Moreover this change will not improve the UX since most websites will start using 2 step prompts as described here:
https://github.com/wicg/interventions/issues/49

Also note that there is a reason if Google, Mozilla, etc. still allow the notification prompt on page load: this issue still needs further discussion to find the right solutions. You can't simply break the existing APIs. You can't simply ignore that, after this change, websites will start using 2 step prompts and floating widgets, which offer an even worse UX.

2. Even worse, when you now call "window.safari.pushNotification.permission()" to check if the permission already exists, you get "undefined" (from the console) or the code stops executing. This is a bug in any case, because we are not displaying a prompt to the user here. Probably this happens if you have previously called requestPermission and the promise is rejected: requestPermission leaves the permission in an inconsistent state.

This means for example that you are also breaking the following:
a. the user allows notifications after an interaction with the page
b. after some time, on another page, you need to get the subscription details on page load, for example because you want to send the subscription to the server with some new tags
c. when you call "window.safari.pushNotification.permission()" or "window.safari.pushNotification.requestPermission" to simply get the existing subscription it doesn't work


Please consider reverting this changes (at least until a better alternative is found).
Comment 1 collimarco91 2019-03-27 08:30:25 PDT
Also note that Chrome already tried to introduce the requirement of user gestures for the prompt and then this was removed (from v37) because it didn't made sense: https://bugs.chromium.org/p/chromium/issues/detail?id=274284#c45 So, if Chrome has removed this restriction and you have never had this restriction, why are you introducing it now (breaking most applications)?
Comment 2 collimarco91 2019-03-27 10:21:21 PDT
My request is to revert this changes completely. However if you really want to keep something, at least make it compatible with the existing websites and SDKs. In particular:

1. DO NOT RAISE AN EXCEPTION when you need to display the prompt on page load. Instead of raising the exception you can simply minify the prompt: for example you can display a notification icon in the address bar that the user can click in order to allow notifications (as discussed here: https://discourse.wicg.io/t/require-user-gesture-for-notification-permission-request/2366/6)

2. DO NOT RAISE AN EXCEPTION if you call window.safari.pushNotification.requestPermission() and the permission is already GRANTED. It doesn't make sense to break this call now (v12.1), since it doesn't even show a prompt to the user.
Comment 3 Alexey Proskuryakov 2019-03-28 11:40:21 PDT
Thank you for the report! Safari push notifications are a Safari feature, not a WebKit one, so we cannot track it here.

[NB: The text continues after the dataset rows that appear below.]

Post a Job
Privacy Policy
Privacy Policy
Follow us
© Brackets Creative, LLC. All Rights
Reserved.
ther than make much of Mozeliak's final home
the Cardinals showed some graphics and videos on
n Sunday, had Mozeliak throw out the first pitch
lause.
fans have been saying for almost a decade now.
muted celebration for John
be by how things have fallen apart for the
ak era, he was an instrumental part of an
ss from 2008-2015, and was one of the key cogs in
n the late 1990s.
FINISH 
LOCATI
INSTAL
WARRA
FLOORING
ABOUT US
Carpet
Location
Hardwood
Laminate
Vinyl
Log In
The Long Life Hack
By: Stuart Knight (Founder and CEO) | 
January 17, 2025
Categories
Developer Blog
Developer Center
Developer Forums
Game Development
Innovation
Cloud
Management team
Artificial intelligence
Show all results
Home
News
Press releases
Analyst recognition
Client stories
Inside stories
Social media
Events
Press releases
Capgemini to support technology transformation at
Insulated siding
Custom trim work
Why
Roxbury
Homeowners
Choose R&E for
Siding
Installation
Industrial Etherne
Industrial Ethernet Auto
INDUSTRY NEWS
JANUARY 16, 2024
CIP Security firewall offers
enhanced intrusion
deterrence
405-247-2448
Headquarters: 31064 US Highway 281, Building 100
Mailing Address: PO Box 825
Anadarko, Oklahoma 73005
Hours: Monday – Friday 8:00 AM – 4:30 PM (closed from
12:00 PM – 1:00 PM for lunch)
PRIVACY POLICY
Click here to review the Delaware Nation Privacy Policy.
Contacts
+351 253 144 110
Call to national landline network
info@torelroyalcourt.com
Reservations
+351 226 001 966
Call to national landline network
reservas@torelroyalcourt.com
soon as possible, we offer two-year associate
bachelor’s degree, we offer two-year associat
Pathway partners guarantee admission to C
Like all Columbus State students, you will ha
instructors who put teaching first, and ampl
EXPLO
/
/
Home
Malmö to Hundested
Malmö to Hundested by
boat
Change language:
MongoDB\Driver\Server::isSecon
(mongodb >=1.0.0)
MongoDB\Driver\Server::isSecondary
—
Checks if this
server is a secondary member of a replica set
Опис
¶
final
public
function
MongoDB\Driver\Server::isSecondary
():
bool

Tracked internally by Apple in rdar://problem/49340787.

See also: https://webkit.org/blog/8406/release-notes-for-safari-technology-preview-64/
Comment 4 collimarco91 2019-03-28 11:47:07 PDT
If this is not the right place, could you suggest where I can post this issue?(In reply to Alexey Proskuryakov from comment #3)
> Thank you for the report! Safari push notifications are a Safari feature,
> not a WebKit one, so we cannot track it here.
> 
> Tracked internally by Apple in rdar://problem/49340787.
> 
> See also:
> https://webkit.org/blog/8406/release-notes-for-safari-technology-preview-64/


If this is not the right place, could you suggest where I can post this issue?
Comment 5 Alexey Proskuryakov 2019-03-28 12:23:44 PDT
Your Apple report is in the right place, rdar://problem/49340787.